Apolipoprotein CIII-induced THP-1 cell adhesion to endothelial cells involves pertussis toxin-sensitive G protein- and protein kinase Cα-mediated nuclear factor-κB activation

Abstract

OBJECTIVE - Plasma apolipoprotein CIII (apoCIII) independently predicts risk for coronary heart disease (CHD). We recently reported that apoCIII directly enhances adhesion of human monocytes to endothelial cells (ECs), and identified the activation of PKCα as a necessary upstream event of enhanced monocyte adhesion. This study tested the hypothesis that apoCIII activates PKCα in human monocytic THP-1 cells, leading to NF-κB activation. METHODS AND RESULTS - Among inhibitors specific to PKC activators, phosphatidylcholine-specific phospholipase C (PC-PLC) inhibitor D609 limited apoCIII-induced PKCα activation and THP-1 cell adhesion. ApoCIII increased PC-PLC activity in THP-1 cells, resulting in PKCα activation. Pertussis toxin (PTX) inhibited apoCIII-induced PC-PLC activation and subsequent PKCα activation, implicating PTX-sensitive G protein pathway. ApoCIII further activated nuclear factor-κB (NF-κB) through PKCα in THP-1 cells and augmented β1-integrin expression.
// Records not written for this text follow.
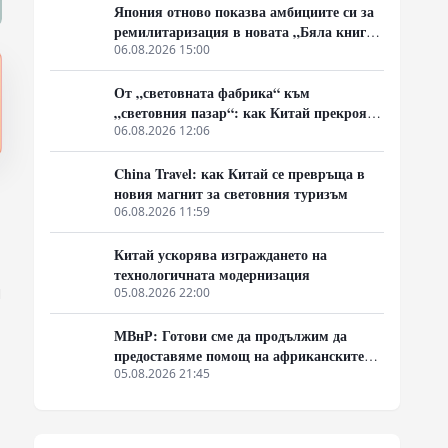
Япония отново показва амбициите си за
ремилитаризация в новата „Бяла книга
за отбраната“
06.08.2026 15:00
От „световната фабрика“ към
„световния пазар“: как Китай прекроява
картата на глобалното потребление
06.08.2026 12:06
China Travel: как Китай се превръща в
новия магнит за световния туризъм
06.08.2026 11:59
Китай ускорява изграждането на
технологичната модернизация
и
05.08.2026 22:00
МВнР: Готови сме да продължим да
предоставяме помощ на африканските
страни в борбата им срещу пандемията
05.08.2026 21:45
от ебола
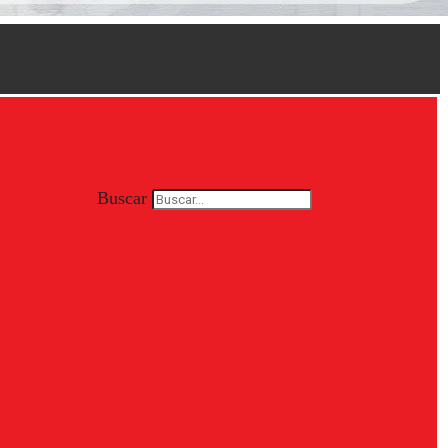
Buscar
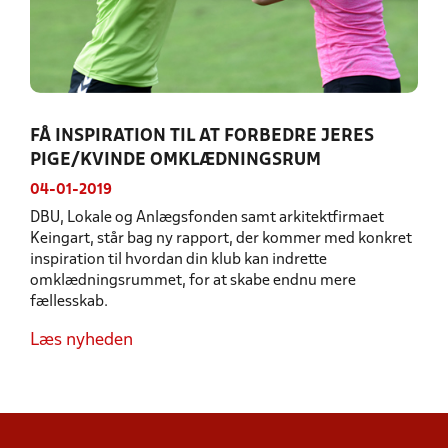
FÅ INSPIRATION TIL AT FORBEDRE JERES
PIGE/KVINDE OMKLÆDNINGSRUM
04-01-2019
DBU, Lokale og Anlægsfonden samt arkitektfirmaet
Keingart, står bag ny rapport, der kommer med konkret
inspiration til hvordan din klub kan indrette
omklædningsrummet, for at skabe endnu mere
fællesskab.
Læs nyheden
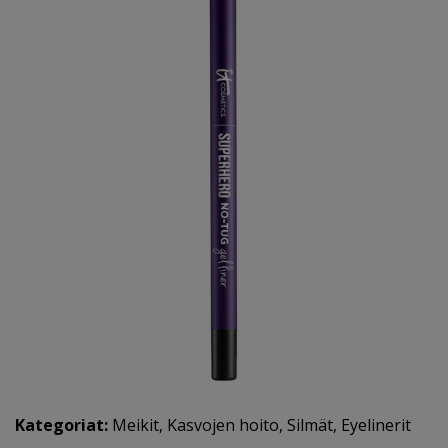
Kategoriat:
Meikit
,
Kasvojen hoito
,
Silmät
,
Eyelinerit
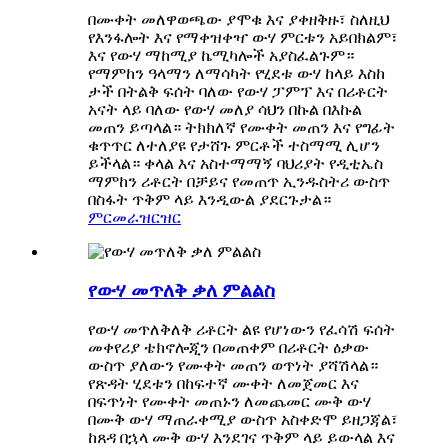
በሙቀት መለዋወጫው ያሞቁ እና ያቀዘቅዙ፣ ስለዚህ
የእንፋሎት እና የማቀዝቀዣ ውሃ ምርቱን አይበክልም፣
እና የውሃ ማከሚያ ኬሚካሎች አያስፈልጉም።
የማምከን ዓላማን ለማሳካት የሂደቱ ውሃ ከላይ እስከ
ታች በትልቅ ፍሰት ባለው የውሃ ፓምፕ እና በሪቶርት
አናት ላይ ባለው የውሃ መለያ ሳህን በኩል በእኩል
መጠን ይጣላል። ትክክለኛ የሙቀት መጠን እና የግፊት
ቁጥጥር ለተለያዩ የታሸጉ ምርቶች ተስማሚ ሊሆን
ይችላል። ቀላል እና አስተማማኝ ባህሪያት የዲቲኤስ
ማምከን ሪቶርት በቻይና የመጠጥ ኢንዱስትሪ ውስጥ
በስፋት ጥቅም ላይ እንዲውል ያደርጉታል።
ምርመራ
ዝርዝር
የውሃ መጥለቅ ቃለ ምልልስ
የውሃ መጥለቅለቅ ሪቶርት ልዩ የሆነውን የፈሳሽ ፍሰት
መቀየሪያ ቴክኖሎጂን በመጠቀም በሪቶርት ዕቃው
ውስጥ ያለውን የሙቀት መጠን ወጥነት ያሻሽላል።
የጽዳት ሂደቱን በከፍተኛ ሙቀት ለመጀመር እና
በፍጥነት የሙቀት መጠኑን ለመጨመር ሙቅ ውሃ
በሙቅ ውሃ ማጠራቀሚያ ውስጥ አስቀድሞ ይዘጋጃል፣
ከጸዳ በኋላ ሙቅ ውሃ እንደገና ጥቅም ላይ ይውላል እና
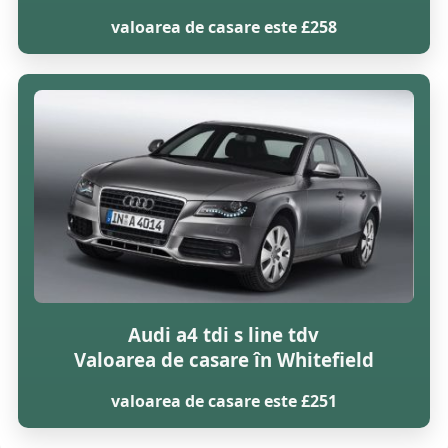
valoarea de casare este £258
Audi a4 tdi s line tdv
Valoarea de casare în Whitefield
valoarea de casare este £251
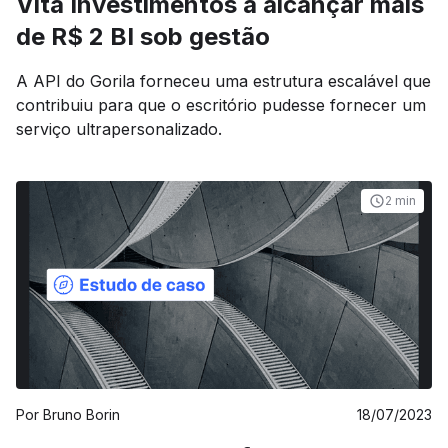
Vita Investimentos a alcançar mais
de R$ 2 BI sob gestão
A API do Gorila forneceu uma estrutura escalável que
contribuiu para que o escritório pudesse fornecer um
serviço ultrapersonalizado.
2 min
Por
Bruno Borin
18/07/2023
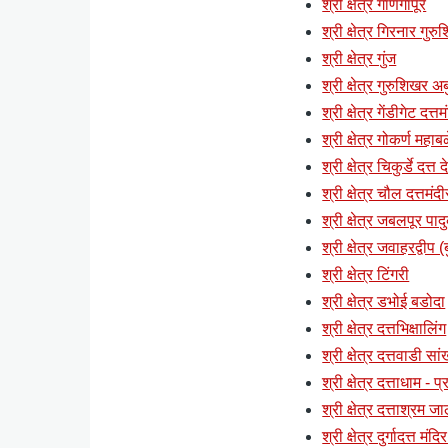
श्री क्षेत्र गाणगापूर
श्री क्षेत्र गिरनार गुर
श्री क्षेत्र गुंज
श्री क्षेत्र गुरुशिखर अब
श्री क्षेत्र गेंडीगेट दत्
श्री क्षेत्र गोकर्ण महाब
श्री क्षेत्र चिकुर्डे दत्त
श्री क्षेत्र चौल दत्तमंदी
श्री क्षेत्र जबलपूर पाद
श्री क्षेत्र जवाहरद्वी
श्री क्षेत्र टिंगरी
श्री क्षेत्र डभोई बडोदा
श्री क्षेत्र दत्तभिक्षालिंग
श्री क्षेत्र दत्तवाडी स
श्री क्षेत्र दत्ताधाम - 
श्री क्षेत्र दत्ताश्रम ज
श्री क्षेत्र दुर्गादत्त मं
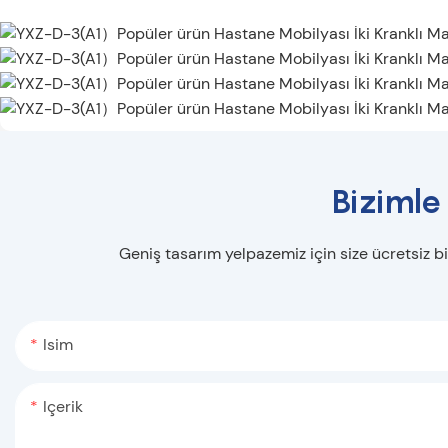
Bizimle
Geniş tasarım yelpazemiz için size ücretsiz bi
Isim
Içerik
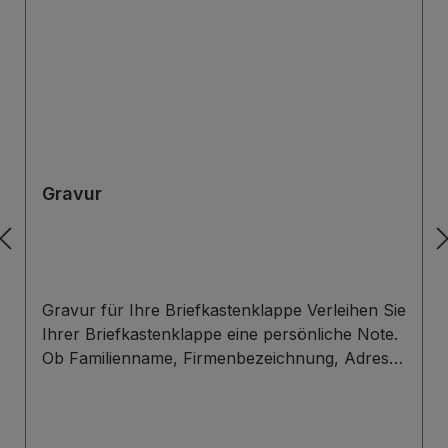
Gravur
Gravur für Ihre Briefkastenklappe Verleihen Sie
Ihrer Briefkastenklappe eine persönliche Note.
Ob Familienname, Firmenbezeichnung, Adresse
oder individuelles Wunschdesign – wir gravieren
Ihre Beschriftung präzise, langlebig und optisch
ansprechend direkt auf die Briefklappe. Zur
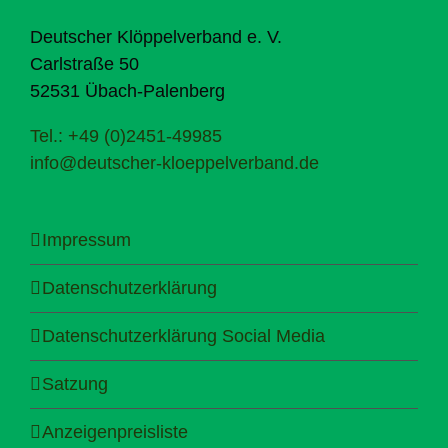
Deutscher Klöppelverband e. V.
Carlstraße 50
52531 Übach-Palenberg
Tel.: +49 (0)2451-49985
info@deutscher-kloeppelverband.de
Impressum
Datenschutzerklärung
Datenschutzerklärung Social Media
Satzung
Anzeigenpreisliste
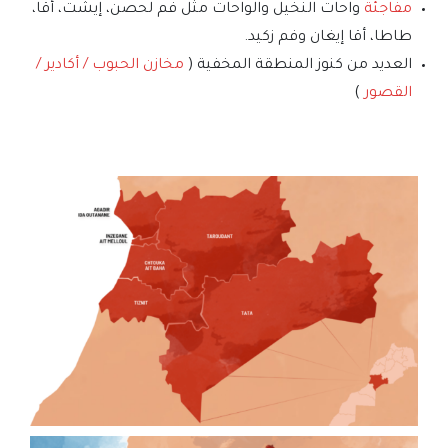
مفاجئة
واحات النخيل والواحات مثل فم لحصن، إيشت، أقا،
طاطا، أقا إيغان وفم زكيد.
العديد من كنوز المنطقة المخفية (
مخازن الحبوب / أكادير /
القصور
)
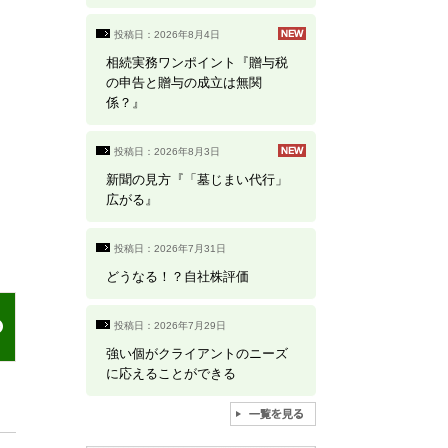
投稿日：2026年8月4日
相続実務ワンポイント『贈与税
の申告と贈与の成立は無関
係？』
投稿日：2026年8月3日
新聞の見方『「墓じまい代行」
広がる』
投稿日：2026年7月31日
どうなる！？自社株評価
投稿日：2026年7月29日
強い個がクライアントのニーズ
に応えることができる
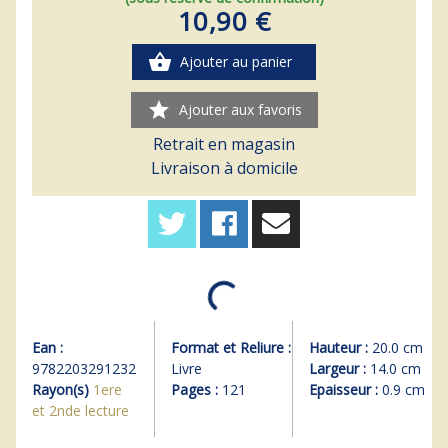
10,90 €
shopping_basket
Ajouter au panier
star
Ajouter aux favoris
Retrait en magasin
Livraison à domicile
Ean :
Format et Reliure :
Hauteur :
20.0 cm
9782203291232
Livre
Largeur :
14.0 cm
Rayon(s)
1ere
Pages :
121
Epaisseur :
0.9 cm
et 2nde lecture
The NF-κB inhibitor peptide SN50 partially inhibited apoCIII-induced β1-integrin expression and THP-1 cell adhesion. ApoCIII-rich VLDL had similar effects to apoCIII alone. CONCLUSIONS - PTX-sensitive G protein pathway participates critically in PKCα stimulation in THP-1 cells exposed to apoCIII, activating NF-κB, and increasing β1-integrin. This action causes monocytic cells to adhere to endothelial cells. Furthermore, because leukocyte NF-κB activation contributes to inflammatory aspects of atherogenesis, apoCIII may stimulate diverse inflammatory responses through monocyte activation. © 2007 American Heart Association, Inc.